Submitted Under Third Circuit Rule 12(6)

Feb. 25, 1993.Decided March 17, 1993.

Patrick M. Connolly, Scranton, PA, for appellants.

James A. Bruton, Acting Asst. Atty. Gen., Gary R. Allen, Jonathan S. Cohen, Billie L. Crowe, David A. Shuster, Tax Div., Dept. of Justice, Washington, DC (James J. West, U.S. Atty., of counsel), for appellee.

Before: MANSMANN, SCIRICA and FEINBERG,*  Circuit Judges.

OPINION OF THE COURT

MANSMANN, Circuit Judge.


We are asked to interpret Internal Revenue Code waiver Form 870-AD on appeal from the district court's final order of June 17, 1992, granting summary judgment in favor of the United States of America. The Aronsohns contend that the language of Form 870-AD plainly indicates that an agent may bindingly execute the agreement represented in that Form on behalf of his client only after the client has granted a power of attorney beyond the authority implicit in a general power of attorney. The Aronsohns further contend that a taxpayer may not be equitably estopped from violating the terms of an informal Form 870-AD tax settlement agreement, which unambiguously states that the taxpayer will refrain from filing for a refund in exchange for certain Internal Revenue concessions.
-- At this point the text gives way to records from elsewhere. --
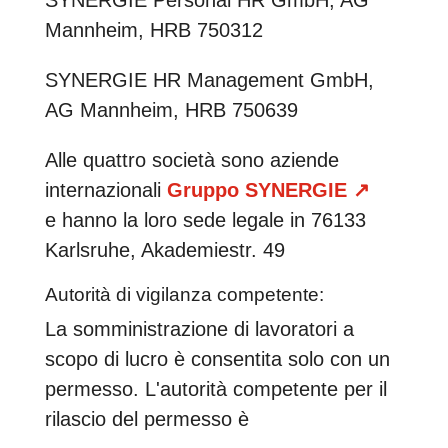
SYNERGIE Personal HR GmbH, AG
Mannheim, HRB 750312
SYNERGIE HR Management GmbH,
AG Mannheim, HRB 750639
Alle quattro società sono aziende
internazionali
Gruppo SYNERGIE
↗
e hanno la loro sede legale in 76133
Karlsruhe, Akademiestr. 49
Autorità di vigilanza competente:
La somministrazione di lavoratori a
scopo di lucro è consentita solo con un
permesso. L'autorità competente per il
rilascio del permesso è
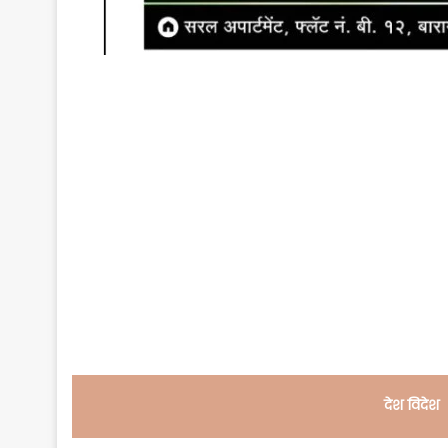
देश विदेश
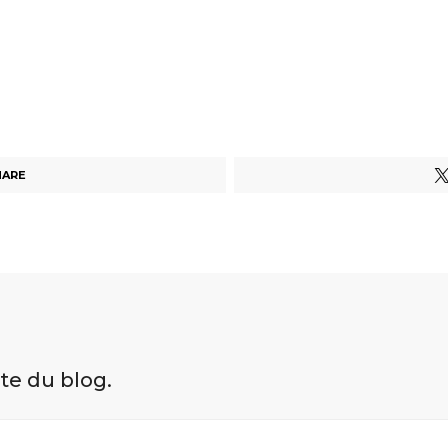
HARE
ite du blog.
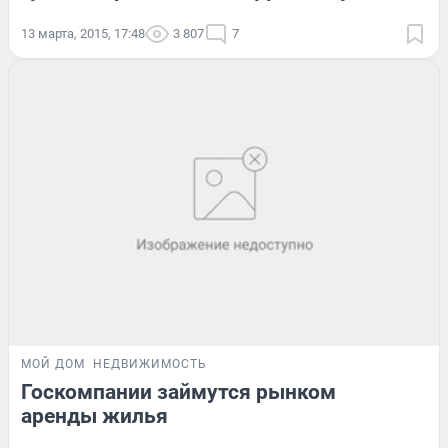
13 марта, 2015, 17:48
3 807
7
МОЙ ДОМ
НЕДВИЖИМОСТЬ
Госкомпании займутся рынком
аренды жилья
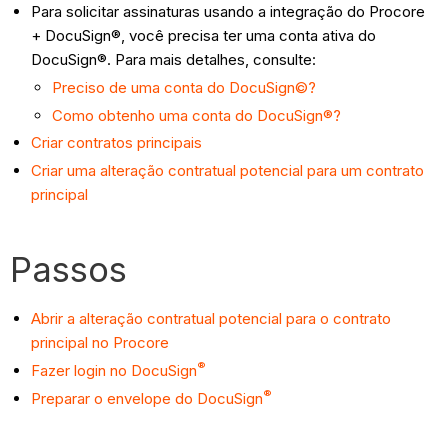
Para solicitar assinaturas usando a integração do Procore
+ DocuSign®, você precisa ter uma conta ativa do
DocuSign®. Para mais detalhes, consulte:
Preciso de uma conta do DocuSign©?
Como obtenho uma conta do DocuSign®?
Criar contratos principais
Criar uma alteração contratual potencial para um contrato
principal
Passos
Abrir a alteração contratual potencial para o contrato
principal no Procore
®
Fazer login no DocuSign
®
Preparar o envelope do DocuSign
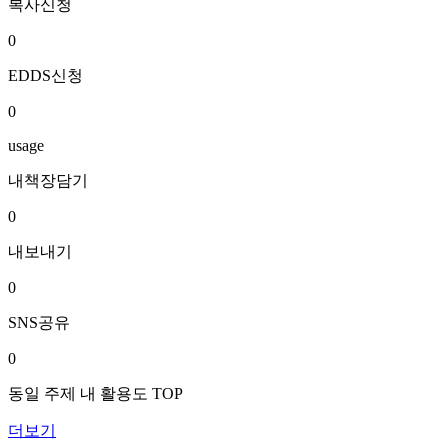
복사신청
0
EDDS신청
0
usage
내책장담기
0
내보내기
0
SNS공유
0
동일 주제 내 활용도 TOP
더보기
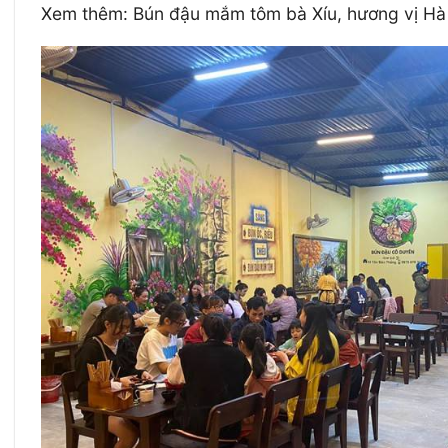
Xem thêm: Bún đậu mắm tôm bà Xíu, hương vị Hà 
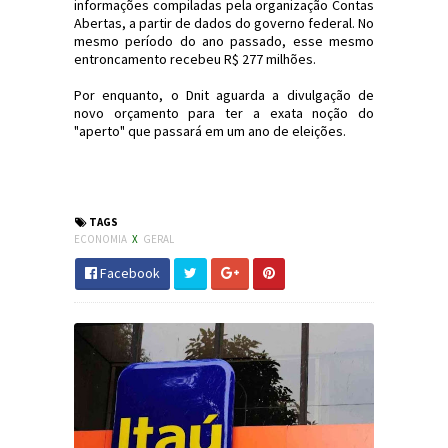
informações compiladas pela organização Contas
Abertas, a partir de dados do governo federal. No
mesmo período do ano passado, esse mesmo
entroncamento recebeu R$ 277 milhões.
Por enquanto, o Dnit aguarda a divulgação de
novo orçamento para ter a exata noção do
"aperto" que passará em um ano de eleições.
#DNIT #Transporte #Economia #JdC
#JornaldosCanyons
TAGS
ECONOMIA
X
GERAL
Facebook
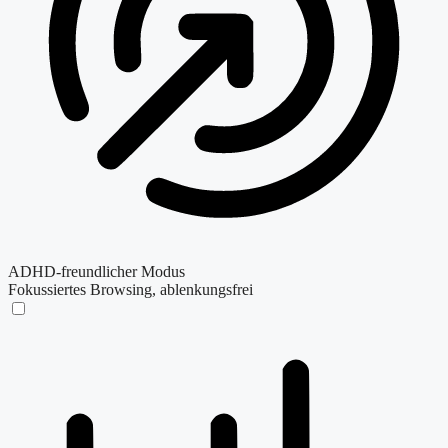
ADHD-freundlicher Modus
Fokussiertes Browsing, ablenkungsfrei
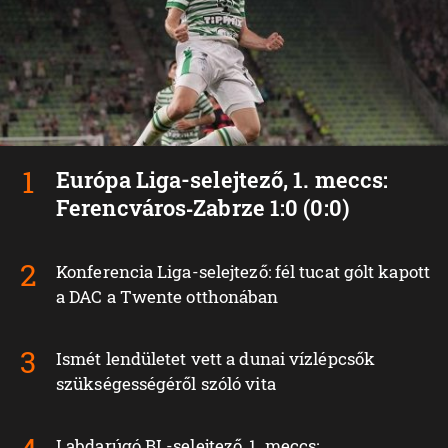
Európa Liga-selejtező, 1. meccs:
Ferencváros‑Zabrze 1:0 (0:0)
Konferencia Liga-selejtező: fél tucat gólt kapott
a DAC a Twente otthonában
Ismét lendületet vett a dunai vízlépcsők
szükségességéről szóló vita
Labdarúgó BL-selejtező, 1. meccs:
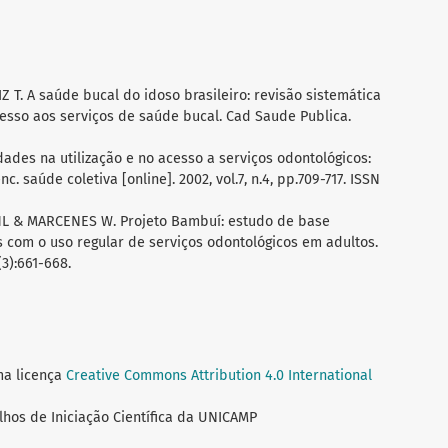
 T. A saúde bucal do idoso brasileiro: revisão sistemática
esso aos serviços de saúde bucal. Cad Saude Publica.
ades na utilização e no acesso a serviços odontológicos:
. saúde coletiva [online]. 2002, vol.7, n.4, pp.709-717. ISSN
L & MARCENES W. Projeto Bambuí: estudo de base
 com o uso regular de serviços odontológicos em adultos.
3):661-668.
ma licença
Creative Commons Attribution 4.0 International
lhos de Iniciação Científica da UNICAMP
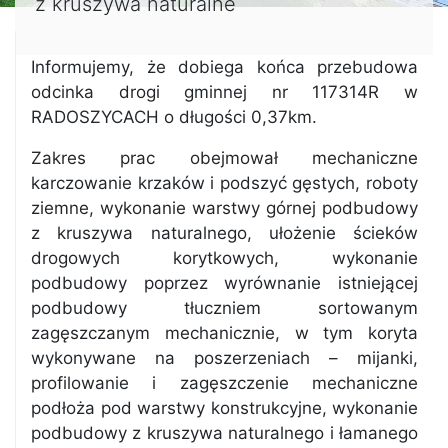
z kruszywa naturalne
Informujemy, że dobiega końca przebudowa
odcinka drogi gminnej nr 117314R w
RADOSZYCACH o długości 0,37km.
Zakres prac obejmował mechaniczne
karczowanie krzaków i podszyć gęstych, roboty
ziemne, wykonanie warstwy górnej podbudowy
z kruszywa naturalnego, ułożenie ścieków
drogowych korytkowych, wykonanie
podbudowy poprzez wyrównanie istniejącej
podbudowy tłuczniem sortowanym
zagęszczanym mechanicznie, w tym koryta
wykonywane na poszerzeniach – mijanki,
profilowanie i zagęszczenie mechaniczne
podłoża pod warstwy konstrukcyjne, wykonanie
podbudowy z kruszywa naturalnego i łamanego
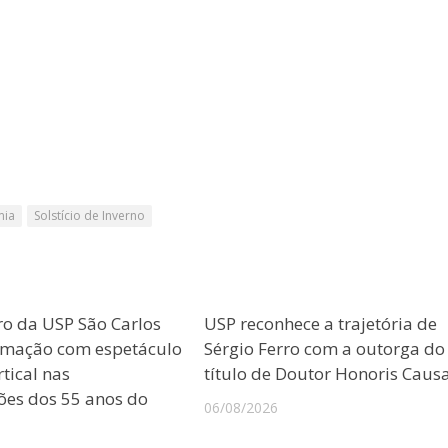
mia
Solstício de Inverno
ro da USP São Carlos
USP reconhece a trajetória de
amação com espetáculo
Sérgio Ferro com a outorga do
tical nas
título de Doutor Honoris Caus
es dos 55 anos do
06/08/2026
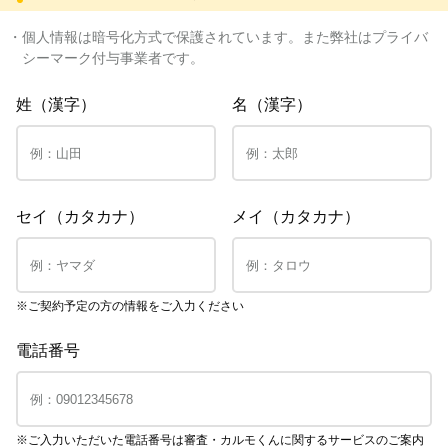
・個人情報は暗号化方式で保護されています。また弊社はプライバ
シーマーク付与事業者です。
姓（漢字）
名（漢字）
セイ（カタカナ）
メイ（カタカナ）
※ご契約予定の方の情報をご入力ください
電話番号
※ご入力いただいた電話番号は審査・カルモくんに関するサービスのご案内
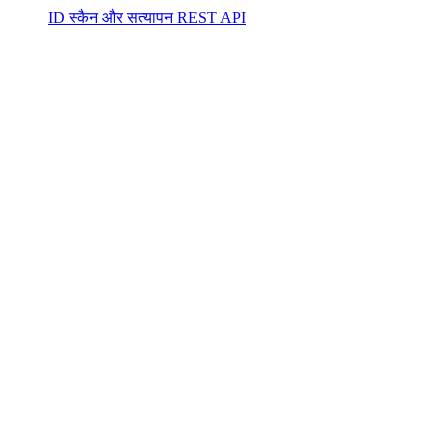
ID स्कैन और सत्यापन REST API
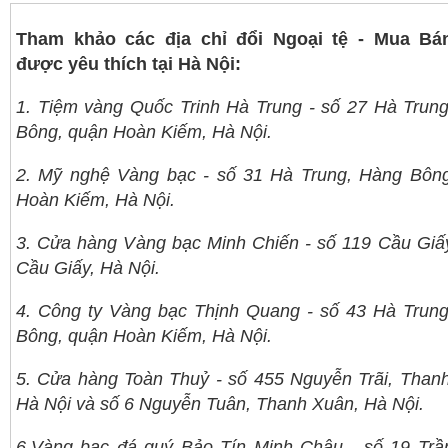
Tham khảo các địa chỉ đổi Ngoại tệ - Mua Bá
được yêu thích tại Hà Nội:
1. Tiệm vàng Quốc Trinh Hà Trung - số 27 Hà Trun
Bông, quận Hoàn Kiếm, Hà Nội.
2. Mỹ nghệ Vàng bạc - số 31 Hà Trung, Hàng Bôn
Hoàn Kiếm, Hà Nội.
3. Cửa hàng Vàng bạc Minh Chiến - số 119 Cầu Giấ
Cầu Giấy, Hà Nội.
4. Công ty Vàng bạc Thịnh Quang - số 43 Hà Trun
Bông, quận Hoàn Kiếm, Hà Nội.
5. Cửa hàng Toàn Thuỷ - số 455 Nguyễn Trãi, Than
Hà Nội và số 6 Nguyễn Tuân, Thanh Xuân, Hà Nội.
6.Vàng bạc đá quý Bảo Tín Minh Châu - số 19 Tr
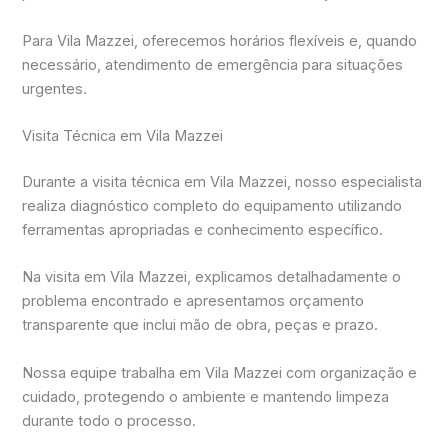
Para Vila Mazzei, oferecemos horários flexíveis e, quando
necessário, atendimento de emergência para situações
urgentes.
Visita Técnica em Vila Mazzei
Durante a visita técnica em Vila Mazzei, nosso especialista
realiza diagnóstico completo do equipamento utilizando
ferramentas apropriadas e conhecimento específico.
Na visita em Vila Mazzei, explicamos detalhadamente o
problema encontrado e apresentamos orçamento
transparente que inclui mão de obra, peças e prazo.
Nossa equipe trabalha em Vila Mazzei com organização e
cuidado, protegendo o ambiente e mantendo limpeza
durante todo o processo.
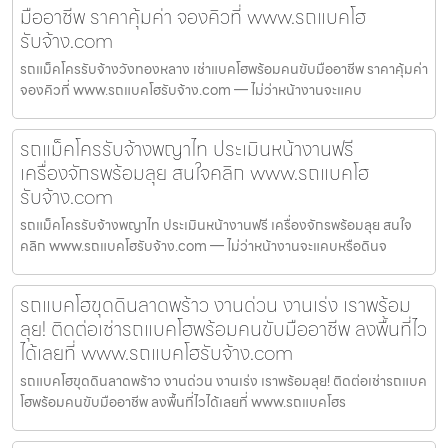
มืออาชีพ ราคาคุ้มค่า จองคิวที่ www.รถแบคโฮ
รับจ้าง.com
รถแม็คโครรับจ้างวังทองหลาง เช่าแบคโฮพร้อมคนขับมืออาชีพ ราคาคุ้มค่า
จองคิวที่ www.รถแบคโฮรับจ้าง.com — ไม่ว่าหน้างานจะแคบ
รถแม็คโครรับจ้างพญาไท ประเมินหน้างานฟรี
เครื่องจักรพร้อมลุย สนใจคลิก www.รถแบคโฮ
รับจ้าง.com
รถแม็คโครรับจ้างพญาไท ประเมินหน้างานฟรี เครื่องจักรพร้อมลุย สนใจ
คลิก www.รถแบคโฮรับจ้าง.com — ไม่ว่าหน้างานจะแคบหรือดินจ
รถแบคโฮขุดดินลาดพร้าว งานด่วน งานเร่ง เราพร้อม
ลุย! ติดต่อเช่ารถแบคโฮพร้อมคนขับมืออาชีพ ลงพื้นที่ไว
ได้เลยที่ www.รถแบคโฮรับจ้าง.com
รถแบคโฮขุดดินลาดพร้าว งานด่วน งานเร่ง เราพร้อมลุย! ติดต่อเช่ารถแบค
โฮพร้อมคนขับมืออาชีพ ลงพื้นที่ไวได้เลยที่ www.รถแบคโฮร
We hold that Form 870-AD does not mandate a grant of power of attorney, but may be properly executed by an agent acting pursuant to a general power of attorney. We also hold that a remedy may lie in equity to uphold the terms of a Form 870-AD tax settlement. Accordingly, on the basis of the undisputed facts of this case, we will affirm the district court's grant of summary judgment.

On September 2, 1986, and again on March 15, 1988, the Aronsohns executed a Form 2848 Power of Attorney and Declaration of Representative, authorizing Joseph J. Earyes, CPA, to act as a representative of their interests before the Internal Revenue Service regarding the matter of taxes and penalties assessed against them for the tax years 1983-85 and 1986-87 respectively. Pursuant to these appointments, Earyes represented the Aronsohns in the appeal process of their federal tax liabilities,1  during which Earyes signed Form 870-AD, "Offer of Waiver of Restrictions on Assessment and Collection of Deficiency in Tax and of Acceptance of Overassessment", on behalf of the Aronsohns, but without their specific consent beyond the general power of attorney. Form 870-AD provides,

[T]his offer may be executed by the taxpayer's attorney or agent provided this action is specifically authorized by a power of attorney which, if not previously filed, must accompany the form.

Form 870-AD expedites the settlement of deficiencies by virtue of the taxpayer's waiver of certain IRS restrictions in order to spare the taxpayer additional penalties and interest, but does not per se preclude an action for refund, as is the case when the taxpayer executes a formal closing agreement. The Form does, however, provide that " [i]f this offer is accepted by the Commissioner, the case shall not be reopened in the absence of fraud, malfeasance....; and no claim for refund or credit shall be filed or prosecuted for the year(s) stated [herein]...." Although an 870-AD waiver does not automatically preclude a refund action, the courts have in some cases precluded such actions on the theory of equitable estoppel.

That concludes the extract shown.